### [Exercise objective]
Keep every word of the listing and drop the images when you write it out.

━━━━━━━━━━━━━━━━━━━━

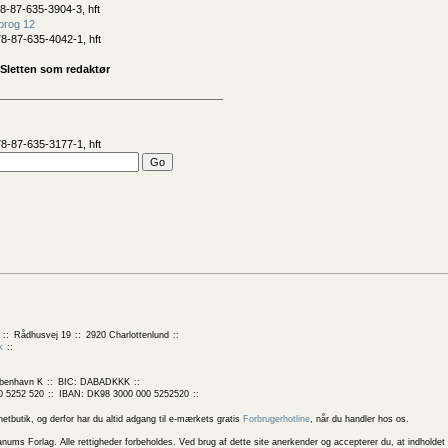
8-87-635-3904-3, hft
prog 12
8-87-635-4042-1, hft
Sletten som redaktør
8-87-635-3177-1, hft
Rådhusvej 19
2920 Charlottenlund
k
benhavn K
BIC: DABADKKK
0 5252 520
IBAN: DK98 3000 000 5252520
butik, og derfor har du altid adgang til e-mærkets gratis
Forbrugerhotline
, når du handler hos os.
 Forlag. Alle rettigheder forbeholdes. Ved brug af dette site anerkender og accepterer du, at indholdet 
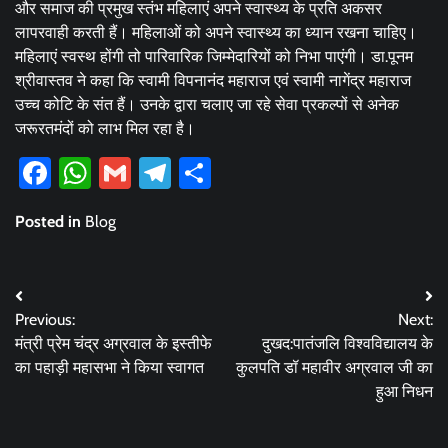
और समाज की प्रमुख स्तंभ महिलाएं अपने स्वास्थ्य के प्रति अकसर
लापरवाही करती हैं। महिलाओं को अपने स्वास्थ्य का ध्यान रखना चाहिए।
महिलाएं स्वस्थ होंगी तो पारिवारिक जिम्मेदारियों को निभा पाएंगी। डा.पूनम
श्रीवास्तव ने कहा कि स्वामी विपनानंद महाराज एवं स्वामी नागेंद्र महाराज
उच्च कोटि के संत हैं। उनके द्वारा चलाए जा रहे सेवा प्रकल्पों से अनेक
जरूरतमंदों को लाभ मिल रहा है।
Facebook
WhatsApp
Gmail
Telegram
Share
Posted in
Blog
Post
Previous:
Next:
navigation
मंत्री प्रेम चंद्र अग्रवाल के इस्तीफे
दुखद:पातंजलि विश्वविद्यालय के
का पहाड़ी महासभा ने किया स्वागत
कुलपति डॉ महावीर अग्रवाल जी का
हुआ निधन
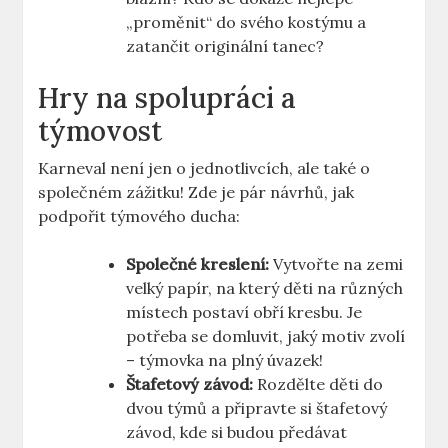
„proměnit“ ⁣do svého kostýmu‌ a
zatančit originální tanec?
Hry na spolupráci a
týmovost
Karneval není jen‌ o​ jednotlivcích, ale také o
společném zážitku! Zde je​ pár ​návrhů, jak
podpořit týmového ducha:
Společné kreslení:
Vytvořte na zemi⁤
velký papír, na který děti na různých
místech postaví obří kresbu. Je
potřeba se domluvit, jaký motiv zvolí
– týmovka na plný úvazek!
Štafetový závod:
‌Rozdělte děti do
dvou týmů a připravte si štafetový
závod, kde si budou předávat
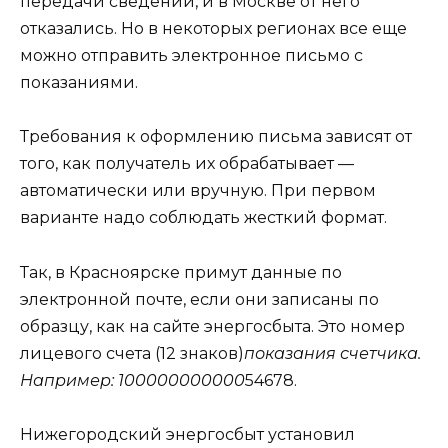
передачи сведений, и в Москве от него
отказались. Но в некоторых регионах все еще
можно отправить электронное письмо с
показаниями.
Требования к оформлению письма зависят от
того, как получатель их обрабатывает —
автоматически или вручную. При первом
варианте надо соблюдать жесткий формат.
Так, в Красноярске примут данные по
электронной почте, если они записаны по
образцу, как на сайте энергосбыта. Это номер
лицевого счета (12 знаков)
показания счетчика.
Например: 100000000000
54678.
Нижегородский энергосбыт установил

━━━━━━━━━━━━━━━━━━━━

### [Response]
8-87-635-3904-3, hft
prog 12
8-87-635-4042-1, hft
Sletten som redaktør
8-87-635-3177-1, hft
Rådhusvej 19
2920 Charlottenlund
k
benhavn K
BIC: DABADKKK
0 5252 520
IBAN: DK98 3000 000 5252520
butik, og derfor har du altid adgang til e-mærkets gratis
Forbrugerhotline
, når du handler hos os.
 Forlag. Alle rettigheder forbeholdes. Ved brug af dette site anerkender og accepterer du, at indholdet 
और समाज की प्रमुख स्तंभ महिलाएं अपने स्वास्थ्य के प्रति अकसर
लापरवाही करती हैं। महिलाओं को अपने स्वास्थ्य का ध्यान रखना चाहिए।
महिलाएं स्वस्थ होंगी तो पारिवारिक जिम्मेदारियों को निभा पाएंगी। डा.पूनम
श्रीवास्तव ने कहा कि स्वामी विपनानंद महाराज एवं स्वामी नागेंद्र महाराज
उच्च कोटि के संत हैं। उनके द्वारा चलाए जा रहे सेवा प्रकल्पों से अनेक
जरूरतमंदों को लाभ मिल रहा है।
Facebook
WhatsApp
Gmail
Telegram
Share
Posted in
Blog
Post
Previous:
Next:
navigation
मंत्री प्रेम चंद्र अग्रवाल के इस्तीफे
दुखद:पातंजलि विश्वविद्यालय के
का पहाड़ी महासभा ने किया स्वागत
कुलपति डॉ महावीर अग्रवाल जी का
हुआ निधन
„proměnit“ ⁣do svého kostýmu‌ a
zatančit originální tanec?
Hry na spolupráci a
týmovost
Karneval není jen‌ o​ jednotlivcích, ale také o
společném zážitku! Zde je​ pár ​návrhů, jak
podpořit týmového ducha:
Společné kreslení:
Vytvořte na zemi⁤
velký papír, na který děti na různých
místech postaví obří kresbu. Je
potřeba se domluvit, jaký motiv zvolí
– týmovka na plný úvazek!
Štafetový závod:
‌Rozdělte děti do
dvou týmů a připravte si štafetový
závod, kde si budou předávat
передачи сведений, и в Москве от него
отказались. Но в некоторых регионах все еще
можно отправить электронное письмо с
показаниями.
Требования к оформлению письма зависят от
того, как получатель их обрабатывает —
автоматически или вручную. При первом
варианте надо соблюдать жесткий формат.
Так, в Красноярске примут данные по
электронной почте, если они записаны по
образцу, как на сайте энергосбыта. Это номер
лицевого счета (12 знаков)
показания счетчика.
Например: 100000000000
54678.
Нижегородский энергосбыт установил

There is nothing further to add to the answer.